In most people with HIV, infection occurs with a single strain of the virus, but soon mutates while the immune system attempts to chase it. Some infected individuals produce monoclonal antibodies (mAbs) which have already been shown to protect against HIV infection in rhesus macaques.​ Vaccine developers hope to find a way to induce these antibodies in others – but how?

B-cell lineages

The HIV patients who produce these broadly neutralising antibodies (bnAbs) tend to also display higher viral loads, lower CD4 T-cell counts, higher frequency of plasma auto-antibodies, and higher T-follicular helper cells in the blood.

According to Moody, these properties provide a clue to the HIV vaccine problem as they suggest the virus causes disruptions to the immune system that could be mimicked with adjuvants to induce desirable bnAbs.

But it’s a complicated task.
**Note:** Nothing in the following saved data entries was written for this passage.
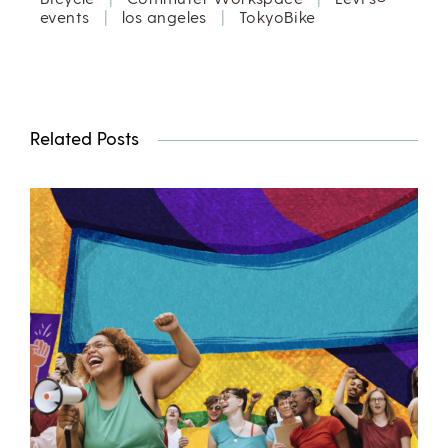
events
|
los angeles
|
TokyoBike
Related Posts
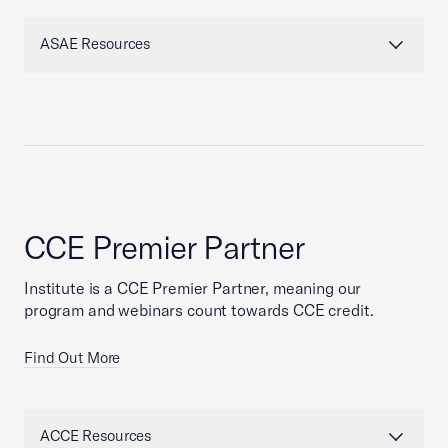
ASAE Resources
CCE Premier Partner
Institute is a CCE Premier Partner, meaning our
program and webinars count towards CCE credit.
Find Out More
ACCE Resources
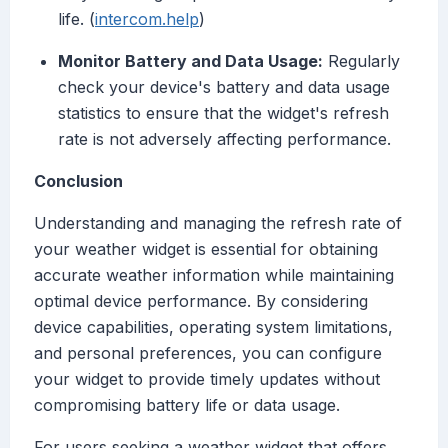
life. (
intercom.help
)
Monitor Battery and Data Usage:
Regularly
check your device's battery and data usage
statistics to ensure that the widget's refresh
rate is not adversely affecting performance.
Conclusion
Understanding and managing the refresh rate of
your weather widget is essential for obtaining
accurate weather information while maintaining
optimal device performance. By considering
device capabilities, operating system limitations,
and personal preferences, you can configure
your widget to provide timely updates without
compromising battery life or data usage.
For users seeking a weather widget that offers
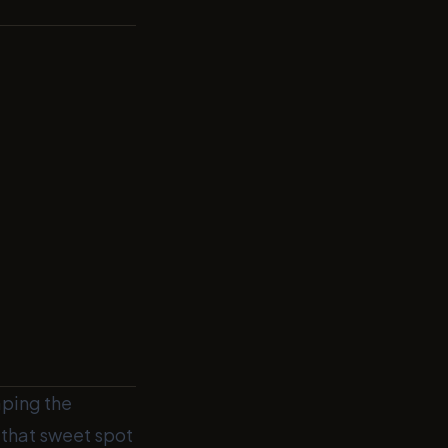
aping the
g that sweet spot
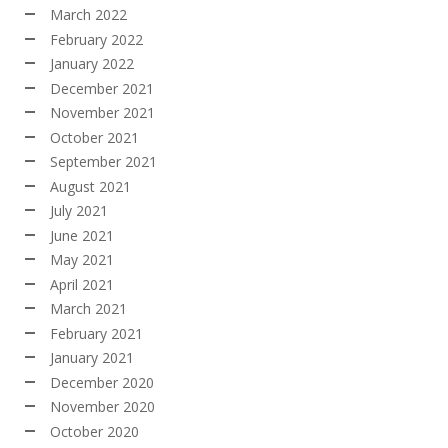
March 2022
February 2022
January 2022
December 2021
November 2021
October 2021
September 2021
August 2021
July 2021
June 2021
May 2021
April 2021
March 2021
February 2021
January 2021
December 2020
November 2020
October 2020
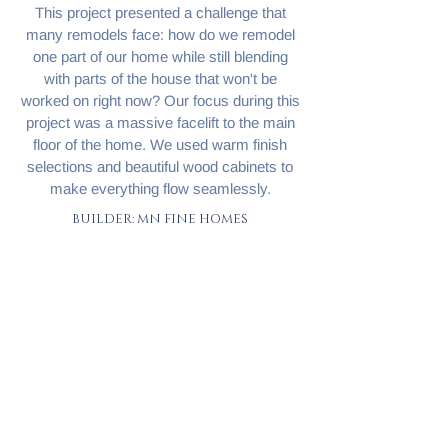
This project presented a challenge that
many remodels face: how do we remodel
one part of our home while still blending
with parts of the house that won't be
worked on right now? Our focus during this
project was a massive facelift to the main
floor of the home. We used warm finish
selections and beautiful wood cabinets to
make everything flow seamlessly.
BUILDER: MN FINE HOMES
< To Portfolio
Next Project >
Let's talk
© 2025 by MN Fine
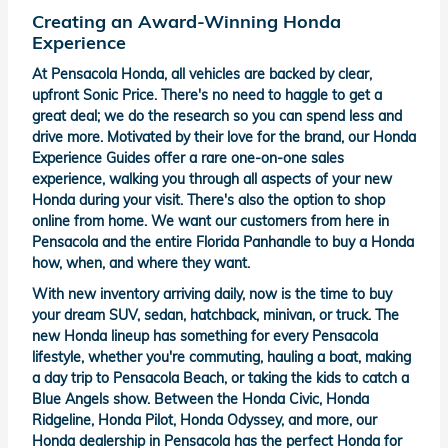
Creating an Award-Winning Honda
Experience
At Pensacola Honda, all vehicles are backed by clear,
upfront Sonic Price. There's no need to haggle to get a
great deal; we do the research so you can spend less and
drive more. Motivated by their love for the brand, our Honda
Experience Guides offer a rare one-on-one sales
experience, walking you through all aspects of your new
Honda during your visit. There's also the option to shop
online from home. We want our customers from here in
Pensacola and the entire Florida Panhandle to buy a Honda
how, when, and where they want.
With new inventory arriving daily, now is the time to buy
your dream SUV, sedan, hatchback, minivan, or truck. The
new Honda lineup has something for every Pensacola
lifestyle, whether you're commuting, hauling a boat, making
a day trip to Pensacola Beach, or taking the kids to catch a
Blue Angels show. Between the Honda Civic, Honda
Ridgeline, Honda Pilot, Honda Odyssey, and more, our
Honda dealership in Pensacola has the perfect Honda for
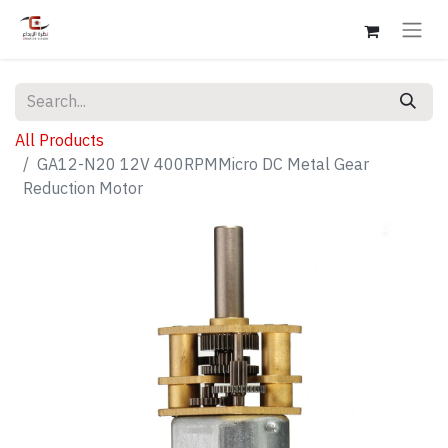
All Products
GA12-N20 12V 400RPMMicro DC Metal Gear
Reduction Motor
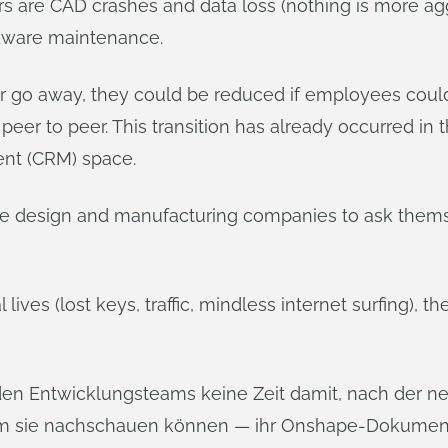
ers are CAD crashes and data loss (nothing is more a
rdware maintenance.
er go away, they could be reduced if employees coul
peer to peer. This transition has already occurred i
nt (CRM) space.
vate design and manufacturing companies to ask them
lives (lost keys, traffic, mindless internet surfing), t
en Entwicklungsteams keine Zeit damit, nach der ne
dem sie nachschauen können — ihr Onshape-Dokument,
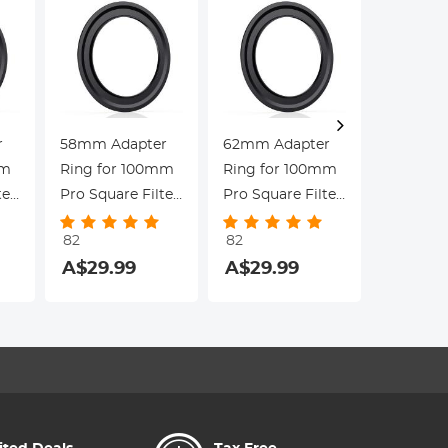
r
58mm Adapter
62mm Adapter
100mm 
mm
Ring for 100mm
Ring for 100mm
Square F
ter
Pro Square Filter
Pro Square Filter
System 
-
System - Nano-
System - Nano-
95mm CP
82
82
82
s
Xcel Pro Series
Xcel Pro Series
& 67/72
A$29.99
A$29.99
A$257.9
Adapter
Paradoxially, bnAbs are driven to develop by evolving “envelope” mutations; but these envelope mutations are themselves escape mutations from bnAbs.

A paper published in Cell ​last year​ showed bnAb production is driven by cooperation between two B-cell lineages in an HIV-infected individual, due to these heterologous envelope motifs.

The implication is that an HIV-1 vaccine will need to target more than one bnAb lineage to extend its breadth. A successful regime will be complicated and have to involve multiple immunogens, most likely administered separately rather than as a cocktail, Moody concluded.

First in humans

The macaque studies show scientists can start the correct lineages to drive bnAb pathways. Clinical studies are in the planning stages; “It’s incredibly important to understand human trials are probably where the whole problem will be solved,​” said Duke’s researcher. Immunogens for targeting HIV are being designed based on information from the human immune system, so Phase I is critical.

Partnerships between pharma and academia are “key​” to gathering the resources needed to transition to clinical stage, he said.   

The research is being funded by CHAVI-ID and the Gates Foundation.